Hu also raises concerns about The Prioritised Enforcement Programme (PEP), formerly the Secure Communities Programme (S-COMM). This is a data-sharing programme between the Federal Bureau of Investigation (FBI), DHS and local law enforcement agencies that requires local agencies to run fingerprints taken from suspects against federal fingerprint databases (ibid: 1770). The programme has made errors. For example, inaccurate database screening results wrongfully targeted 5,880 US citizens for potential detention and deportation, leading critics to question the reliability of PEP/S-COMM’s algorithms and data. Furthermore, by using the biometric data of arrestees contained in the S-COMM databases the Immigration and Customs Enforcement (ICE) reportedly may have wrongly apprehended approximately 3,600 US citizens, due to faulty information feeding database screening protocols. As Hu points out, ‘error-prone’ databases and screening protocols ‘appear to facilitate the unlawful detention and deportation of US citizens’.

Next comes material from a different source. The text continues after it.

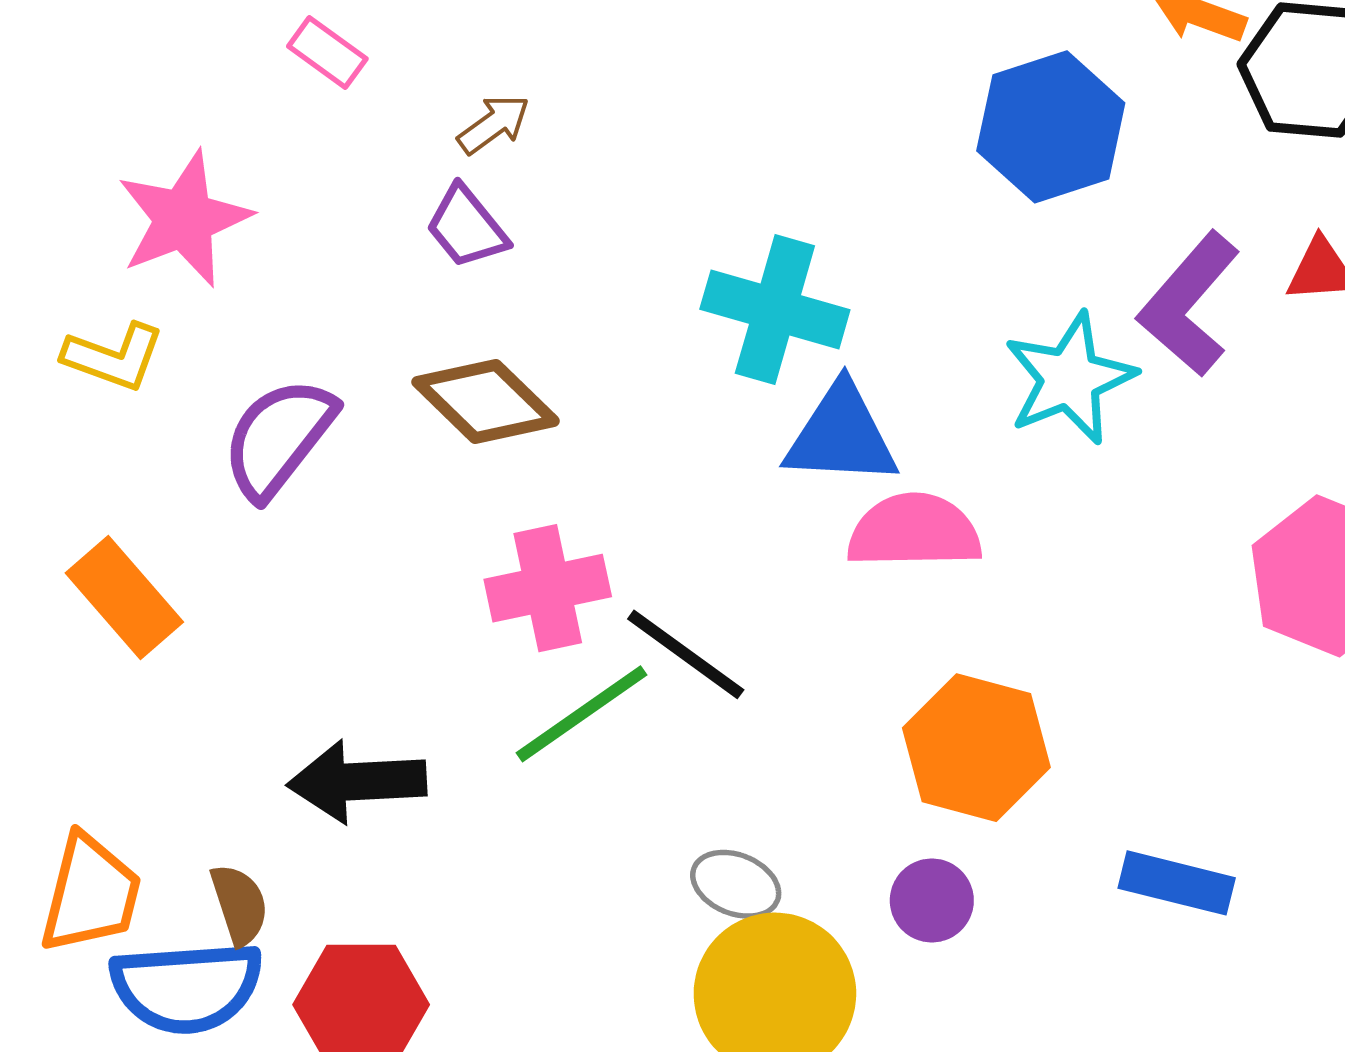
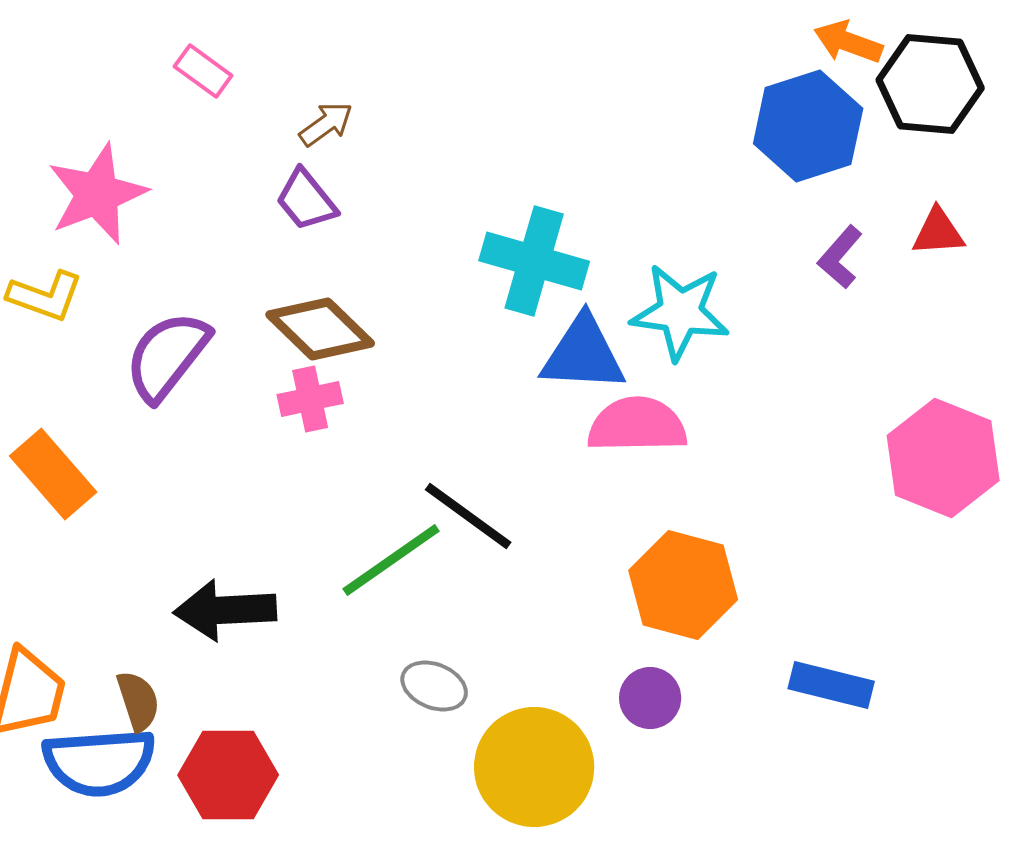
blue hexagon: (1051, 127) -> (808, 126), moved
purple L-shape: (1189, 304) -> (840, 257), size x0.6
cyan star: (1070, 378) -> (680, 312), moved, turned 30
pink cross: (548, 588) -> (310, 399), moved, size x0.7
gray ellipse: (736, 884) -> (434, 686), moved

Hu argues that the big data systems underlying both E-Verify and S-COMM/PEP are causing harm by mistakenly targeting and assigning inferential guilt to individuals. Legally speaking, this kind of digitally generated suspicion is at odds with constitutional rights and there is a growing consensus, at least in the U.S, on the need for substantive and binding due process when it comes to big data governance.

In Australia, the Ombudsman and Senate launched investigations into the Government’s automated debt recovery system after numerous complaints of errors and unfair targeting of vulnerable people. The system uses data matching to determine if people have been overpaid their benefits. Onus was placed on those receiving letters to prove an error had been made.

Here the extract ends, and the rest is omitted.